• Le combat de l’eau pour la vie !...

    Le combat
    de l’eau
    pour la vie !

    PAR ALAIN BOINET
    Fondateur de SOLIDARITÉS INTERNATIONAL

    Dans les crises humanitaires, l’accès
    à l’eau potable et à l’assainissement est vital pour les populations. Le rapport de cause à effet entre eau insalubre et mortalité, notamment chez les enfants, s’impose à l’évidence. Il y a 10 ans, personne n’en parlait. Aujourd’hui, nous constatons des avancées significatives (ODD,
    COP 21). Mais pour les Etats et pour les acteurs
    de l’eau, le défi est de taille : il s’agit de passer des paroles aux actes.
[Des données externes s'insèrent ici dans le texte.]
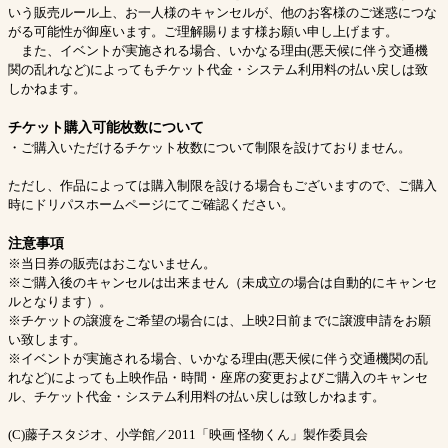
いう販売ルール上、お一人様のキャンセルが、他のお客様のご迷惑につな
がる可能性が御座います。ご理解賜ります様お願い申し上げます。
また、イベントが実施される場合、いかなる理由(悪天候に伴う交通機
関の乱れなど)によってもチケット代金・システム利用料の払い戻しは致
しかねます。
チケット購入可能枚数について
・ご購入いただけるチケット枚数について制限を設けておりません。
ただし、作品によっては購入制限を設ける場合もございますので、ご購入
時にドリパスホームページにてご確認ください。
注意事項
※当日券の販売はおこないません。
※ご購入後のキャンセルは出来ません（未成立の場合は自動的にキャンセ
ルとなります）。
※チケットの譲渡をご希望の場合には、上映2日前までに譲渡申請をお願
い致します。
※イベントが実施される場合、いかなる理由(悪天候に伴う交通機関の乱
れなど)によっても上映作品・時間・座席の変更およびご購入のキャンセ
ル、チケット代金・システム利用料の払い戻しは致しかねます。
(C)藤子スタジオ、小学館／2011「映画 怪物くん」製作委員会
    Présente depuis 1980 sur le terrain des crises humanitaires les plus sévères (Afghanistan, Rwanda, Indonésie, RDC, Corne de l’Afrique, Sahel, Philippines, Népal…), SOLIDARITÉS INTERNATIONAL a fait de la lutte contre les maladies liées à l’eau son combat majeur. Un choix motivé par un triple constat : celui de l’enjeu vital de l’eau, de l’hygiène et de l’assainissement (EHA) dans les situations de crise, celui de la mortalité dramatique induite par les maladies hydriques, celui enfin lié au fait que personne ne s’exprimait il y a encore 10 ans sur l’urgence de lutter contre cette cause majeure de mortalité.
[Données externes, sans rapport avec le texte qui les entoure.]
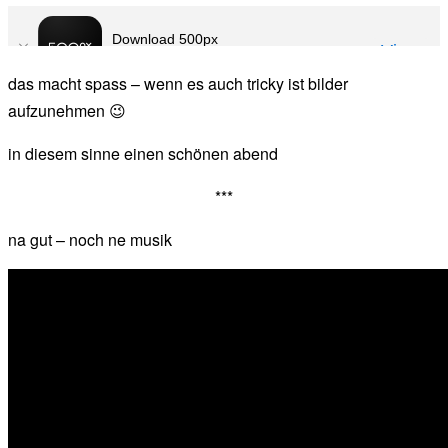
das macht spass – wenn es auch tricky ist bilder
aufzunehmen 😉
in diesem sinne einen schönen abend
***
na gut – noch ne musik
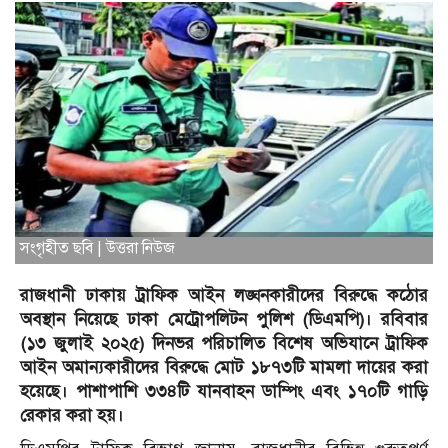
সংগৃহীত ছবি | উত্তরা নিউজ
রাজধানী ঢাকায় ট্রাফিক আইন লঙ্ঘনকারীদের বিরুদ্ধে কঠোর
অবস্থান নিয়েছে ঢাকা মেট্রোপলিটন পুলিশ (ডিএমপি)। রবিবার
(১৩ জুলাই ২০২৫) দিনভর পরিচালিত বিশেষ অভিযানে ট্রাফিক
আইন অমান্যকারীদের বিরুদ্ধে মোট ১৮৭৩টি মামলা দায়ের করা
হয়েছে। পাশাপাশি ৩৩৪টি যানবাহন ডাম্পিং এবং ১৭০টি গাড়ি
রেকার করা হয়।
    L’eau et l’assainissement,
    enfin une priorité de l’agenda international
    Aujourd’hui, SOLIDARITÉS INTERNATIONAL est reconnue comme un acteur majeur dans le domaine de l’accès à l’eau, à l’hygiène et à l’assainissement. Dans l’action et sur le terrain humanitaire bien sûr, où nous apportons, en main propre, une aide digne et vitale à plus de 5 millions de personnes chaque année. Mais aussi en direction des institutions internationales, tant nous nous sommes fait un devoir d’influencer les politiques publiques afin que les décisions appropriées contre le fléau de l’eau insalubre soient prises au plus haut niveau : en France, en Europe et aux Nations unies.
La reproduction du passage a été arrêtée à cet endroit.